The virtual planner model has helped transform lone attackers who rely heavily on the Internet from the bungling wannabes of a decade ago to something much more dangerous today. Virtual planners allow ISIS to maximize the impact and propaganda value of attacks waged in its name, making sure they are seamlessly incorporated into the group’s strategy.
A NEW SENSE OF CAUTION
In a groundbreaking article for the New York Times last month, “Not ‘Lone Wolves’ After All: How ISIS Guides World’s Terror Plots from Afar,” Callimachi outlined the phenomenon of virtual planners in painstaking detail. Similarly, the most recent issue of CTC Sentinel, published by West Point’s Combating Terrorism Center, features an article comprehensively examining virtual planners’ role in U.S. plots.

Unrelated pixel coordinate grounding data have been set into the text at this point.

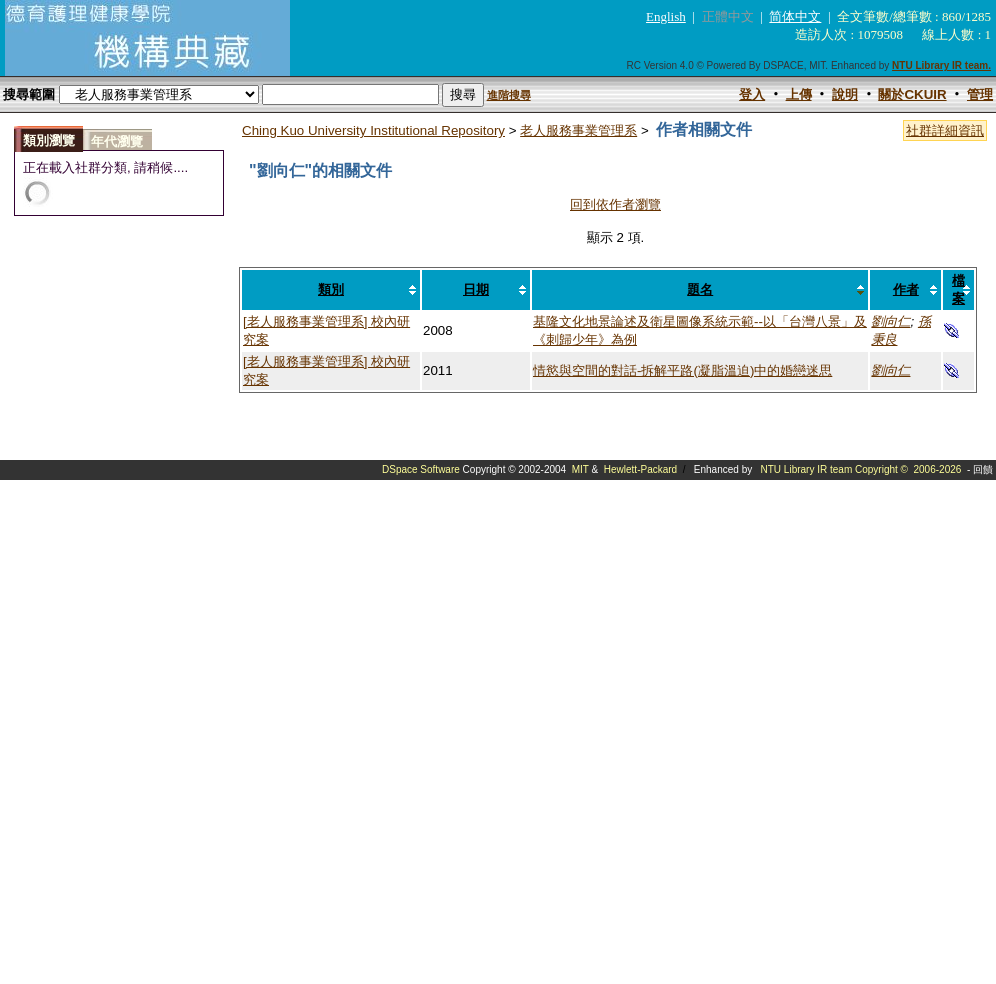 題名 (700, 289)
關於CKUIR (912, 94)
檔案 (958, 289)
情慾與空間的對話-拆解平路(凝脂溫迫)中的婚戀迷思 (682, 370)
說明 (845, 94)
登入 (752, 94)
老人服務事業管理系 (578, 130)
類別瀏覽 (49, 140)
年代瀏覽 (117, 141)
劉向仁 (890, 321)
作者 (906, 289)
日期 (476, 289)
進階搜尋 (509, 95)
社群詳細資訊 (945, 130)
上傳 (799, 94)
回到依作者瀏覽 (615, 204)
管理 (980, 94)
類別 (331, 289)
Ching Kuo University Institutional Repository (373, 130) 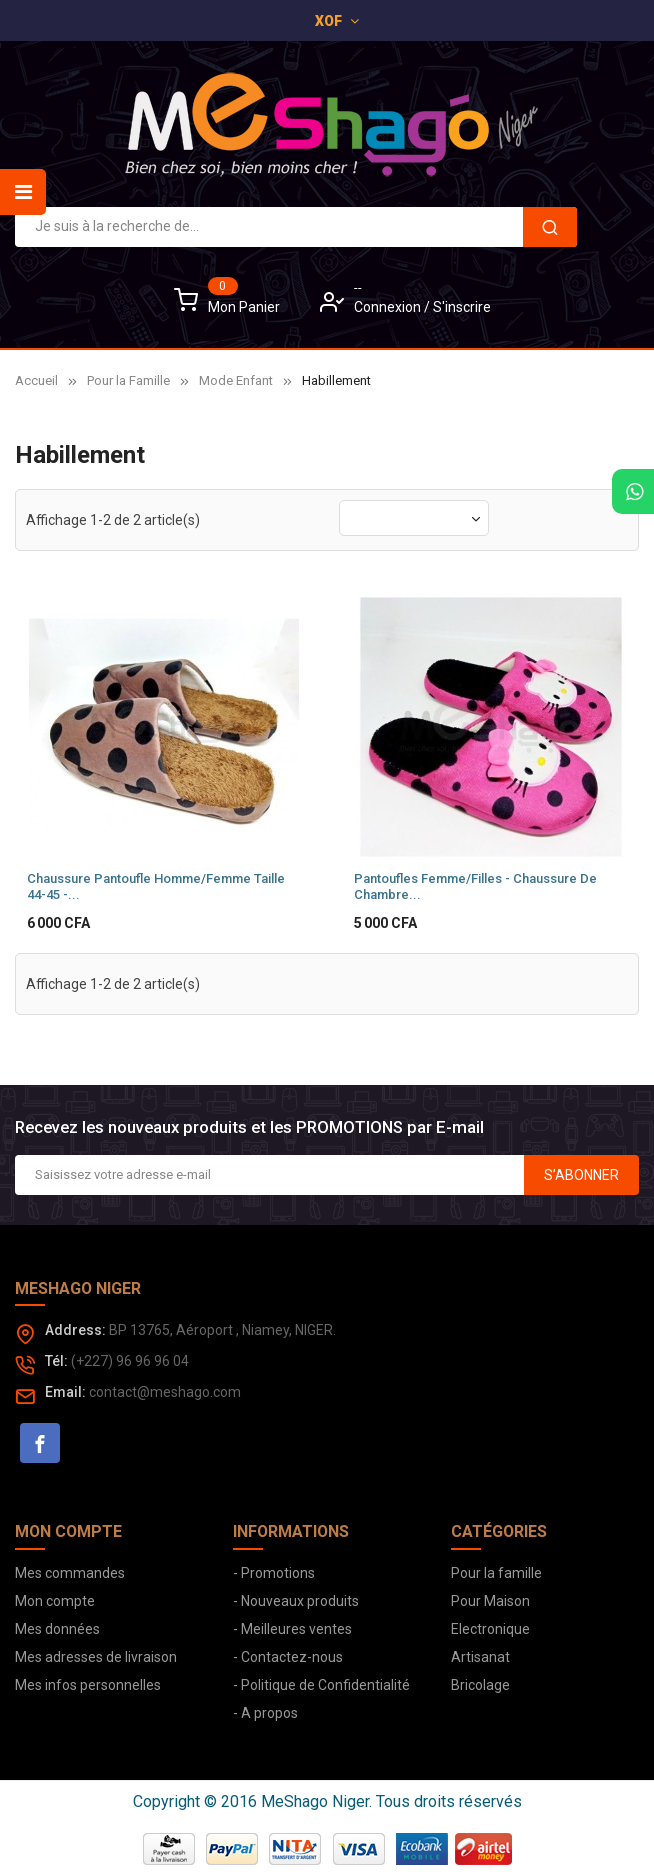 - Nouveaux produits (296, 1599)
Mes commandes (70, 1571)
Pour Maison (490, 1599)
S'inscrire (462, 307)
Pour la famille (496, 1571)
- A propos (265, 1711)
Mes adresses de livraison (96, 1655)
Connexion (389, 307)
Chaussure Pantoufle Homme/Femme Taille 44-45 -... (156, 884)
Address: (75, 1328)
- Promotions (274, 1571)
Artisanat (480, 1655)
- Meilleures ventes (292, 1627)
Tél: (56, 1359)
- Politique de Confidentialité (321, 1683)
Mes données (57, 1627)
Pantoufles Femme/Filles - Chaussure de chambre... (475, 884)
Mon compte (55, 1599)
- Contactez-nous (288, 1655)
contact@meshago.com (165, 1390)
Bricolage (480, 1683)
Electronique (490, 1627)
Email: (65, 1390)
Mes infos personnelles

Of course, it is unclear at this point whether Masood was connected to ISIS’s virtual planners, a true lone wolf, or something else. At 52 years old, he doesn’t fit the profile of a young operative radicalized over social media, but that doesn’t mean he couldn’t have figured out how to use encrypted online communications. And contacting major ISIS figures isn’t exactly rocket science.
The bottom line is that we don’t know what Masood’s relationship to ISIS was. That is why commentators are much more cautious about declaring him a lone wolf now than they would have been in the past. The most rigorous work on the topic has warned observers to be wary that there may be connections that are not immediately discernible. Such caution is correct analytically. It is also correct pragmatically. In the past, lack of caution may well have cost lives.